Requirement — Only the lines from the beginning of the data through the line holding "период оставил глубокий" belong in the answer, printed exactly and without pictures.

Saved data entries
● ● ● ● ●

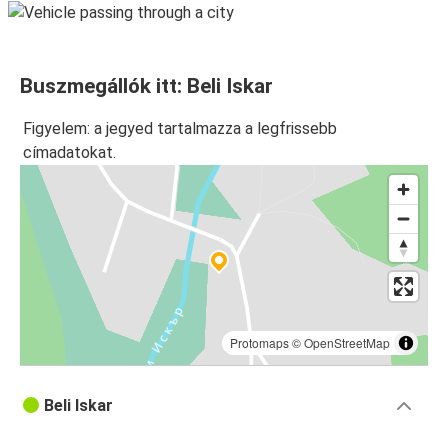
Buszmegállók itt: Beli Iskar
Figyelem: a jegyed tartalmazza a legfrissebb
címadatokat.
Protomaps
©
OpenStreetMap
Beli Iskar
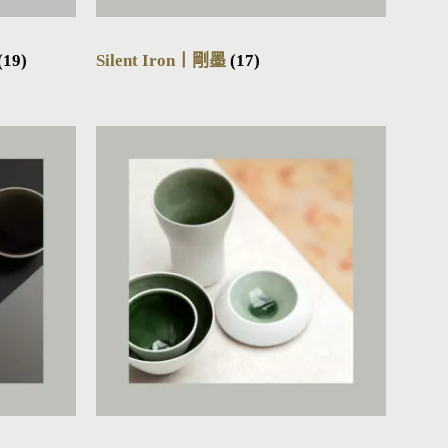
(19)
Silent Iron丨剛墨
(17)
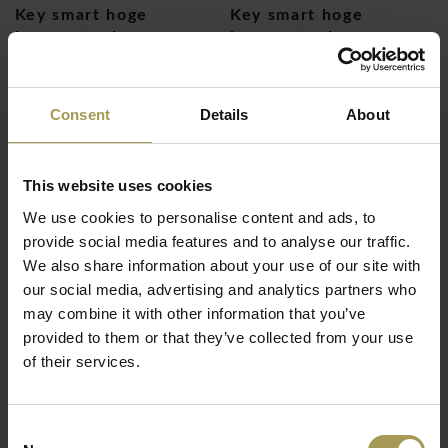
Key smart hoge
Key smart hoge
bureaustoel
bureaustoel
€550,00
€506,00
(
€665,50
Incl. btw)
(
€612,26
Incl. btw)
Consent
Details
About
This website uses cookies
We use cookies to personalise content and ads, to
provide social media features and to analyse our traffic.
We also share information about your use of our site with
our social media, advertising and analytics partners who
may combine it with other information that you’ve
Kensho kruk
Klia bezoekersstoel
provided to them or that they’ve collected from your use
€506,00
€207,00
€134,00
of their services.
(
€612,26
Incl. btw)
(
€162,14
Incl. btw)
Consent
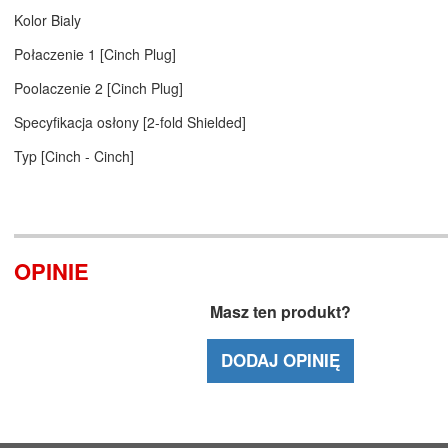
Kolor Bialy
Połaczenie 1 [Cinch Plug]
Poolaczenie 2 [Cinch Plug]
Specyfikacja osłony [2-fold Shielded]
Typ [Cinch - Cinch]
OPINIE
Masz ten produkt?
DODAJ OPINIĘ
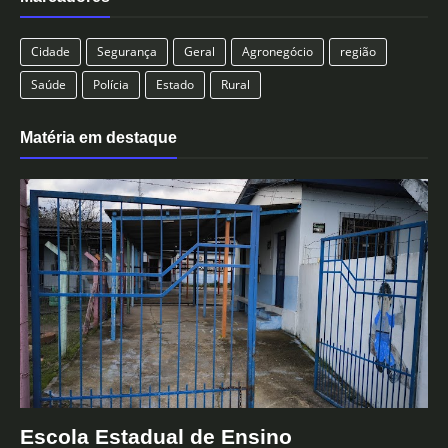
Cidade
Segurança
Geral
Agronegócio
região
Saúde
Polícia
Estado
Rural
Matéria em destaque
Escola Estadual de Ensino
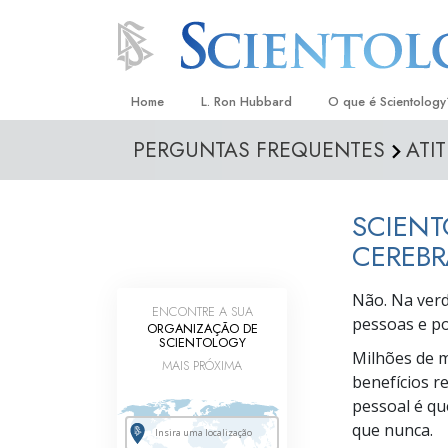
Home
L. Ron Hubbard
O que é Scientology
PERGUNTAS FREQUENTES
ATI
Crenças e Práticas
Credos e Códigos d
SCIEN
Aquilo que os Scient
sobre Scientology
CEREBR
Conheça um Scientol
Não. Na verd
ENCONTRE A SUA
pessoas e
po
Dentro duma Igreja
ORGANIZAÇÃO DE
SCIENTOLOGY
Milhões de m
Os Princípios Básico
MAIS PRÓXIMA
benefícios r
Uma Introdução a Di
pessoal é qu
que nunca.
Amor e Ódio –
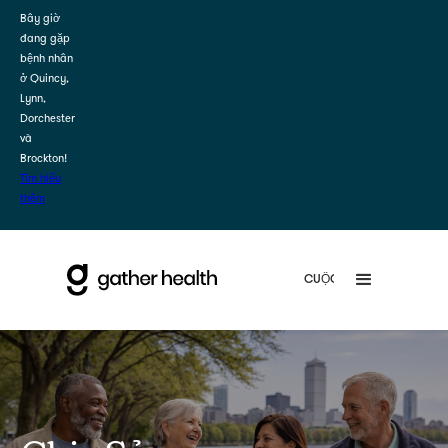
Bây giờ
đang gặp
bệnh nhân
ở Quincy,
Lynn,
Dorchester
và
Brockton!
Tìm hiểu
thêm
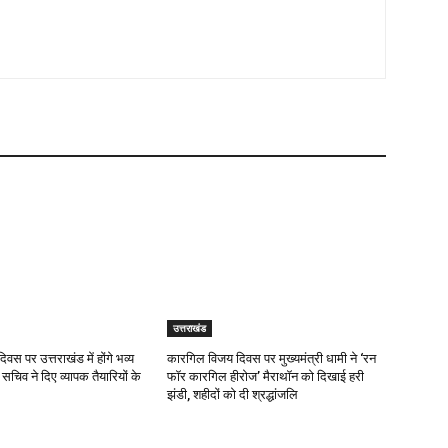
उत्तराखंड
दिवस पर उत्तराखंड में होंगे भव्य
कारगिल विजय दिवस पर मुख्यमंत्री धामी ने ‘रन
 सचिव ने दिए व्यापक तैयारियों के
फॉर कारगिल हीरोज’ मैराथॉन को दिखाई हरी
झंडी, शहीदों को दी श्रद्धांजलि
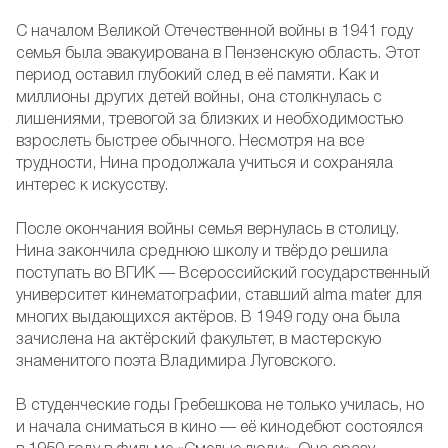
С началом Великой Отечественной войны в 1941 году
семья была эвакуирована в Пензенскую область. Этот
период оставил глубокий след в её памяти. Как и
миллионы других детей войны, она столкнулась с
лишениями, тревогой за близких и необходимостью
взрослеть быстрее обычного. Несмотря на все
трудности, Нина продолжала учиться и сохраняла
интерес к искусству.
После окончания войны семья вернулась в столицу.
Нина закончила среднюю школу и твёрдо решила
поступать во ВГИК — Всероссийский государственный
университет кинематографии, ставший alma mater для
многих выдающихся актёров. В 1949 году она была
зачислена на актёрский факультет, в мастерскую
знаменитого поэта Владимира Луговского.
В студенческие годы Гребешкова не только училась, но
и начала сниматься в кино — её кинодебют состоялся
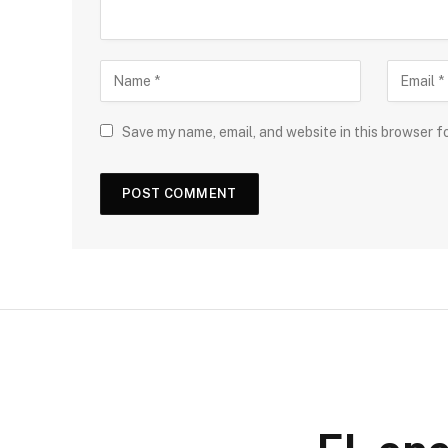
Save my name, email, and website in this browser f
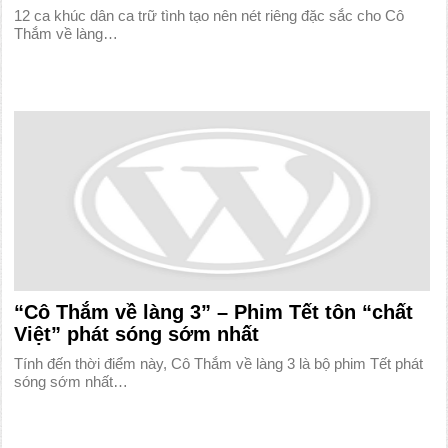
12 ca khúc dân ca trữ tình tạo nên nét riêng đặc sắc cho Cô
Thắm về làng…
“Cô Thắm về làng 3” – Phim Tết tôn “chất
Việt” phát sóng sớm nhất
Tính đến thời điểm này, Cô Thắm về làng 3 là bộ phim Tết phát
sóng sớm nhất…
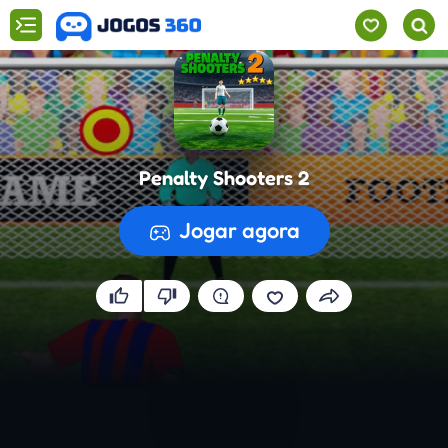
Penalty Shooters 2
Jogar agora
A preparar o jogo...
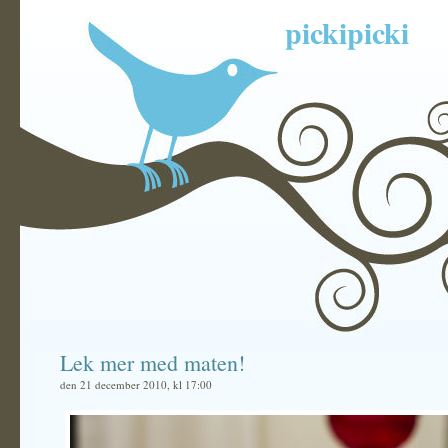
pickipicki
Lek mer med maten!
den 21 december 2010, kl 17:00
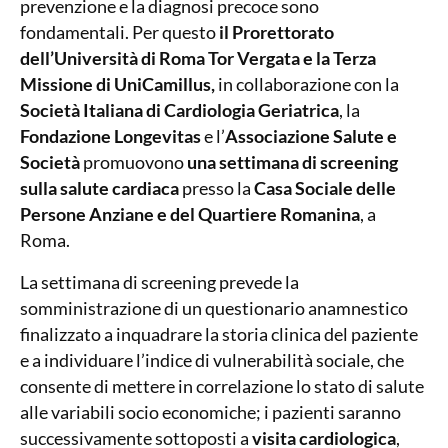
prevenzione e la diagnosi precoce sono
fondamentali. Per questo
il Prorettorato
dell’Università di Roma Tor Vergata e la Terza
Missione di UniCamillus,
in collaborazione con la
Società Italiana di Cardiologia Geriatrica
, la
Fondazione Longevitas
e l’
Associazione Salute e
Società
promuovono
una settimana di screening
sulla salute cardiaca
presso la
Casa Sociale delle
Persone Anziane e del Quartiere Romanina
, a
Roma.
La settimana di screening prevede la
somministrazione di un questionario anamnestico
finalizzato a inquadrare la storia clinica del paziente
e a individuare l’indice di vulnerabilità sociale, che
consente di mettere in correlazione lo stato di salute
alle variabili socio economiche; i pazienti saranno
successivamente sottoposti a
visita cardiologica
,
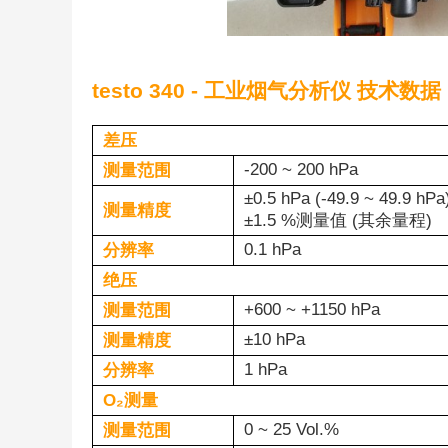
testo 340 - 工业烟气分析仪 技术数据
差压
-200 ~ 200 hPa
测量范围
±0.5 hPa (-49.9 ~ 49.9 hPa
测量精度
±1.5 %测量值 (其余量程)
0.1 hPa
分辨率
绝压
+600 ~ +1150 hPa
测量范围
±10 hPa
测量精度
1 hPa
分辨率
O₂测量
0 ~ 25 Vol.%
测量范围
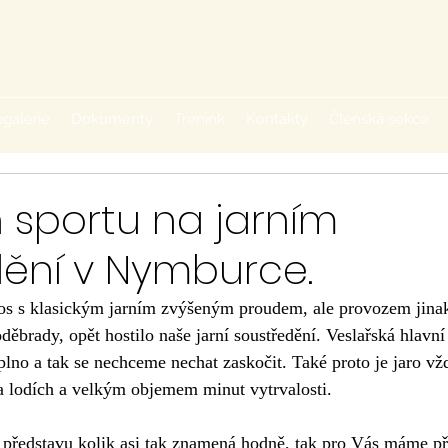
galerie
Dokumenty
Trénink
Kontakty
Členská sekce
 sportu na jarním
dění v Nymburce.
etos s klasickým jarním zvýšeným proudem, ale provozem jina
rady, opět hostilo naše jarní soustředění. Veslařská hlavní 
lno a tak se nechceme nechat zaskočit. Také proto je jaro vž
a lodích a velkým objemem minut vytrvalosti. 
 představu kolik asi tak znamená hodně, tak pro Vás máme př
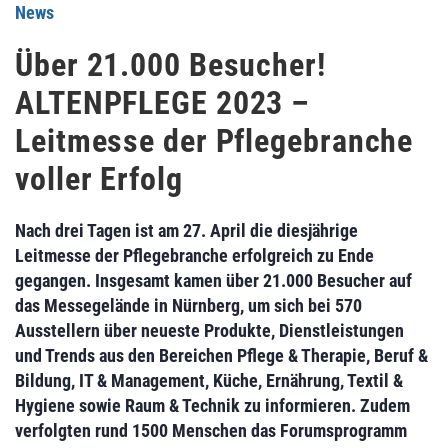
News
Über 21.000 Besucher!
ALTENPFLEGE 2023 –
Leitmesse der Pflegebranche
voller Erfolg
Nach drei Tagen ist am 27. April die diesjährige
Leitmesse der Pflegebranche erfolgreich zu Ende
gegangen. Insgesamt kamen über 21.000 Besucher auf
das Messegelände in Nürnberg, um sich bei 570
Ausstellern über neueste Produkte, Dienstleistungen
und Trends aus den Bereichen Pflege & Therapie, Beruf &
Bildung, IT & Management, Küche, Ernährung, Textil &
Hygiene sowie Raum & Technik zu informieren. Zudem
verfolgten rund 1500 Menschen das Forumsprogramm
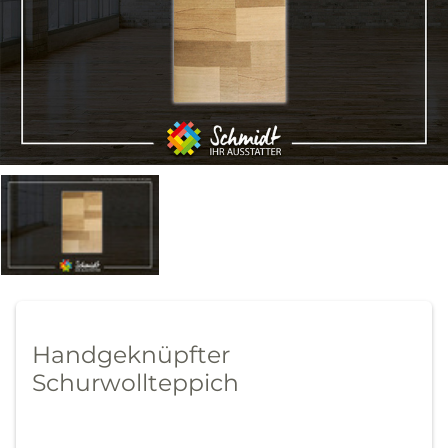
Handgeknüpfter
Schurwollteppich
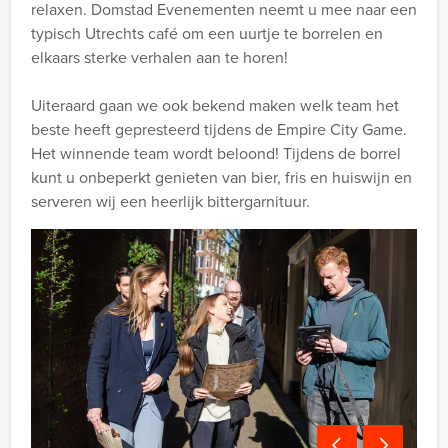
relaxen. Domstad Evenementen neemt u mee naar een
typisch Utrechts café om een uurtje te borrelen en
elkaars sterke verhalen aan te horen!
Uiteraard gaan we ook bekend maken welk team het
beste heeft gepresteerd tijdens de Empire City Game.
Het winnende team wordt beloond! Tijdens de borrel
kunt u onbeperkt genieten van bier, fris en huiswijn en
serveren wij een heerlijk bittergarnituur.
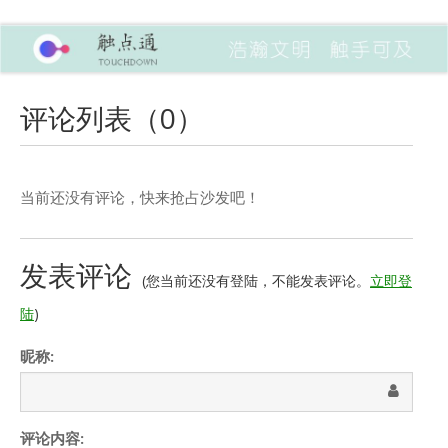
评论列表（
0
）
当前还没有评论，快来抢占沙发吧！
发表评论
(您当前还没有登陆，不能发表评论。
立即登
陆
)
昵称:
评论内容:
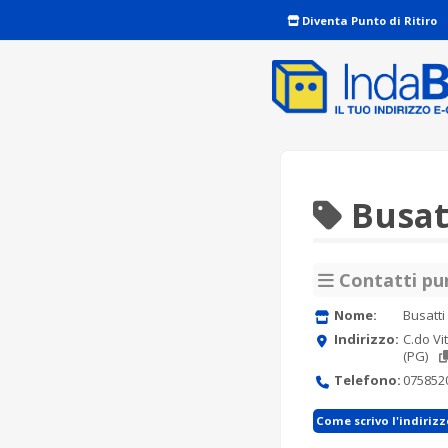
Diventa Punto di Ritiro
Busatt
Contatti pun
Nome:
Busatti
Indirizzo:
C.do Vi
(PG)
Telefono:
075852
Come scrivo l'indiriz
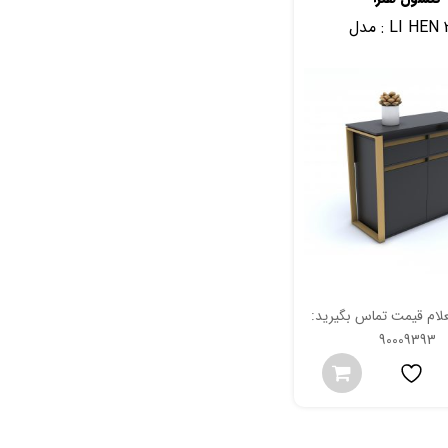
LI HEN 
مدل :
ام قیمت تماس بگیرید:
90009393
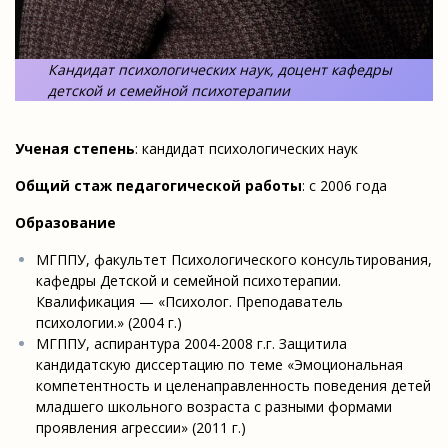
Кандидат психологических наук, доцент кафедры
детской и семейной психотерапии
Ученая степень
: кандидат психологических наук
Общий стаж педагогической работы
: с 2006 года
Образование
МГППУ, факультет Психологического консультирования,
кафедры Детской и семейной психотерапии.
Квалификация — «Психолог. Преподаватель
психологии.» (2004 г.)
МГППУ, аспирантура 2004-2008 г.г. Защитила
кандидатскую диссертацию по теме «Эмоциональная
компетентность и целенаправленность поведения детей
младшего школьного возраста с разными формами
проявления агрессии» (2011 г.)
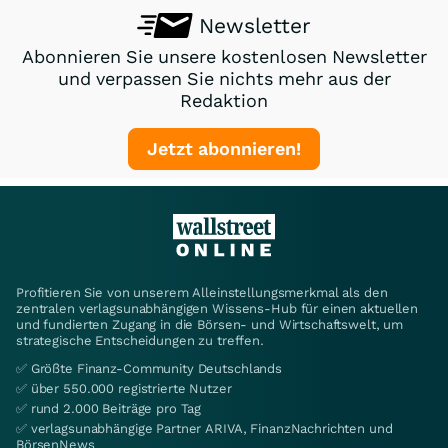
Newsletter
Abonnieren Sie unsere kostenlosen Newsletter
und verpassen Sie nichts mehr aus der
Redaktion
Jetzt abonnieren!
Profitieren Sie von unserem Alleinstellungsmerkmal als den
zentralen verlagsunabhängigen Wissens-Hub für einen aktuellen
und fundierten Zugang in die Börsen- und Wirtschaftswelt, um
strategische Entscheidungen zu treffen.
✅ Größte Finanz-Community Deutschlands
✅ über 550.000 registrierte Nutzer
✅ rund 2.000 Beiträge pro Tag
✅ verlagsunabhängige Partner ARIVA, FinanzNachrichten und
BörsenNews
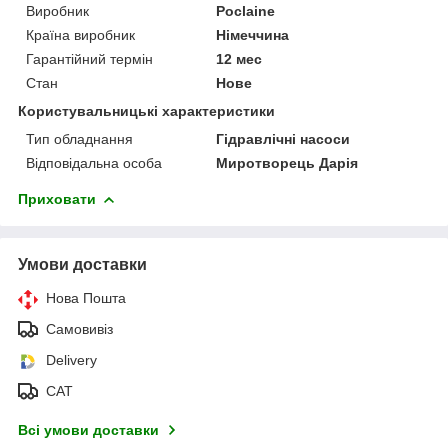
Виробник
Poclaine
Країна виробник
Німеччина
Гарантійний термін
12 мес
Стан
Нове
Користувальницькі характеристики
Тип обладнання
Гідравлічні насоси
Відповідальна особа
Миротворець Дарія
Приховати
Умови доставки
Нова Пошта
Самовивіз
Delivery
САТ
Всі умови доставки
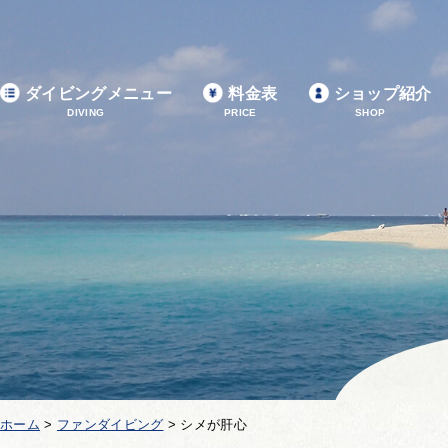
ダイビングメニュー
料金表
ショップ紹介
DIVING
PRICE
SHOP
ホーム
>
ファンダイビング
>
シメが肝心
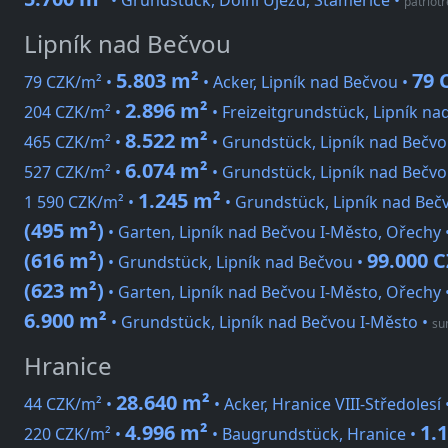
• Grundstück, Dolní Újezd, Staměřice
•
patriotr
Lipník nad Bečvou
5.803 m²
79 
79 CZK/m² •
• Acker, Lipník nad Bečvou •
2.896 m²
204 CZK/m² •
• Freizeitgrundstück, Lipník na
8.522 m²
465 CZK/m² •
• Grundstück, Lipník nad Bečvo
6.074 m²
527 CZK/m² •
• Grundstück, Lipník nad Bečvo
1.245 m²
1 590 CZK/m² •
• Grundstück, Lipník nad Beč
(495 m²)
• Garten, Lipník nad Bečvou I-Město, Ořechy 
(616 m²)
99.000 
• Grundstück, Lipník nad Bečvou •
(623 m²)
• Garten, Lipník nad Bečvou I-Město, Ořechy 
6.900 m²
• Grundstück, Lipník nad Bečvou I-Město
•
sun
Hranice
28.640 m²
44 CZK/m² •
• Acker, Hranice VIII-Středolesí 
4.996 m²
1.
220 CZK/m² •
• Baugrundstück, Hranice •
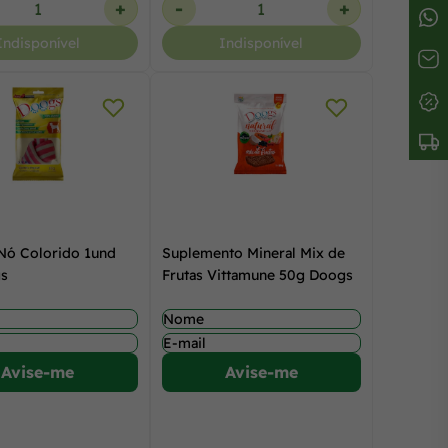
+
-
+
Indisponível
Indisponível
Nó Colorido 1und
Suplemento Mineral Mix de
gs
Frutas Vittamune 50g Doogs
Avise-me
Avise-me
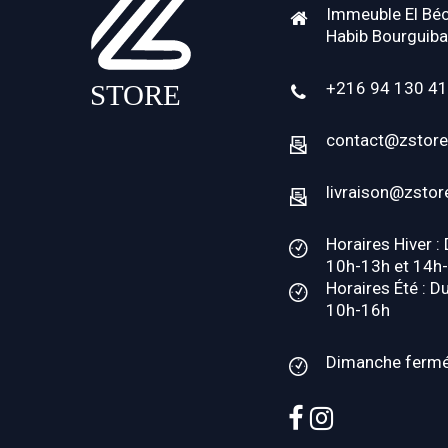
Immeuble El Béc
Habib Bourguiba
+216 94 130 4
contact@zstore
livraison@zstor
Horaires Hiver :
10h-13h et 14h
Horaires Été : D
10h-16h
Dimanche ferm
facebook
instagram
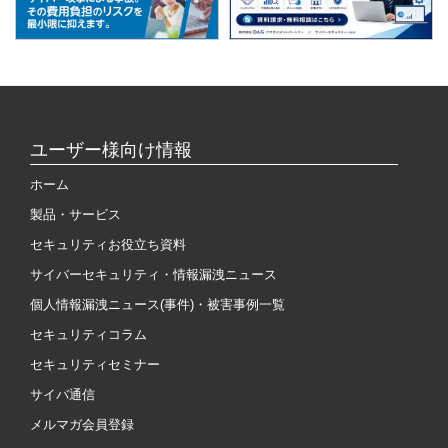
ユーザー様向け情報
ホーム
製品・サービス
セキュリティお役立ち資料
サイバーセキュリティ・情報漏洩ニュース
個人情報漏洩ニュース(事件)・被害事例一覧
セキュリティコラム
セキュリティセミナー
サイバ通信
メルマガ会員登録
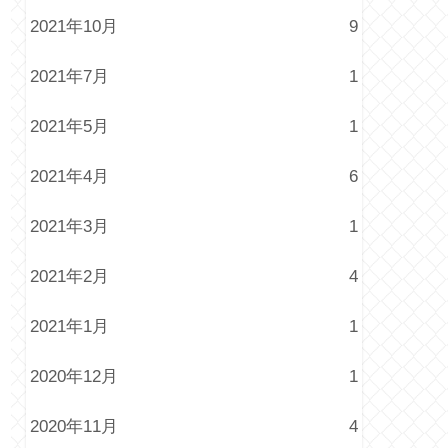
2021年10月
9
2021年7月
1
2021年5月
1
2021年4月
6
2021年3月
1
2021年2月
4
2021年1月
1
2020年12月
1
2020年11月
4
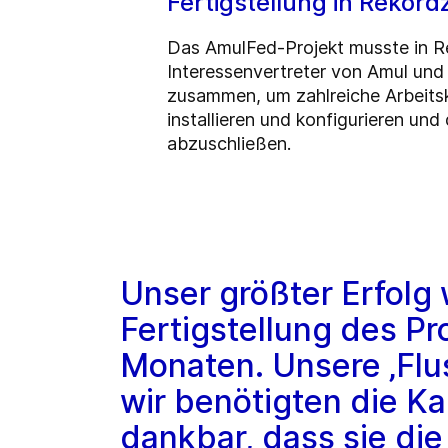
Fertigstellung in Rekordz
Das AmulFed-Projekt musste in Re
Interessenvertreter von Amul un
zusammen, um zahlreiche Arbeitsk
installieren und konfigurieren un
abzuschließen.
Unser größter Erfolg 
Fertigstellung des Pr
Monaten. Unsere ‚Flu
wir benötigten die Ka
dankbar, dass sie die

● ● ● ● ●

Your solution —
Buszmegállók itt: Beli Iskar
Figyelem: a jegyed tartalmazza a legfrissebb
címadatokat.
Protomaps
©
OpenStreetMap
Beli Iskar
(19)
Silent Iron丨剛墨
(17)
Key smart hoge
Key smart hoge
bureaustoel
bureaustoel
€550,00
€506,00
(
€665,50
Incl. btw)
(
€612,26
Incl. btw)
Consent
Details
About
This website uses cookies
We use cookies to personalise content and ads, to
provide social media features and to analyse our traffic.
We also share information about your use of our site with
our social media, advertising and analytics partners who
may combine it with other information that you’ve
Kensho kruk
Klia bezoekersstoel
provided to them or that they’ve collected from your use
€506,00
€207,00
€134,00
of their services.
(
€612,26
Incl. btw)
(
€162,14
Incl. btw)
Consent
Kolor Bialy
Połaczenie 1 [Cinch Plug]
Poolaczenie 2 [Cinch Plug]
Specyfikacja osłony [2-fold Shielded]
Typ [Cinch - Cinch]
OPINIE
Masz ten produkt?
DODAJ OPINIĘ
Cidade
Segurança
Geral
Agronegócio
região
Saúde
Polícia
Estado
Rural
Matéria em destaque
Escola Estadual de Ensino
Home
L. Ron Hubbard
O que é Scientology
PERGUNTAS FREQUENTES
ATI
Crenças e Práticas
Credos e Códigos d
SCIEN
Aquilo que os Scient
sobre Scientology
CEREBR
Conheça um Scientol
Não. Na verd
ENCONTRE A SUA
pessoas e
po
Dentro duma Igreja
ORGANIZAÇÃO DE
SCIENTOLOGY
Milhões de m
Os Princípios Básico
MAIS PRÓXIMA
benefícios r
Uma Introdução a Di
pessoal é qu
que nunca.
Amor e Ódio –
Bây giờ
đang gặp
bệnh nhân
ở Quincy,
Lynn,
Dorchester
và
Brockton!
Tìm hiểu
thêm
उत्तराखंड
दिवस पर उत्तराखंड में होंगे भव्य
कारगिल विजय दिवस पर मुख्यमंत्री धामी ने ‘रन
 सचिव ने दिए व्यापक तैयारियों के
फॉर कारगिल हीरोज’ मैराथॉन को दिखाई हरी
झंडी, शहीदों को दी श्रद्धांजलि
С началом Великой Отечественной войны в 1941 году
семья была эвакуирована в Пензенскую область. Этот
период оставил глубокий след в её памяти. Как и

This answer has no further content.